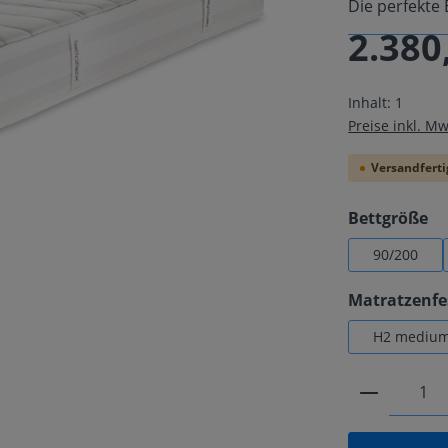
Die perfekte 
2.380
Regulärer Pre
Inhalt:
1
Preise inkl. M
Versandfertig
au
Bettgröße
90/200
Matratzenfe
H2 mediu
Produkt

__________________________________________________

> _Problem details_: Give back the whole listing exactly as it stands. No pictures belong in the copy.

> _Solution_:
Die perfekte 
2.380
Regulärer Pre
Inhalt:
1
Preise inkl. M
Versandfertig
au
Bettgröße
90/200
Matratzenfe
H2 mediu
Produkt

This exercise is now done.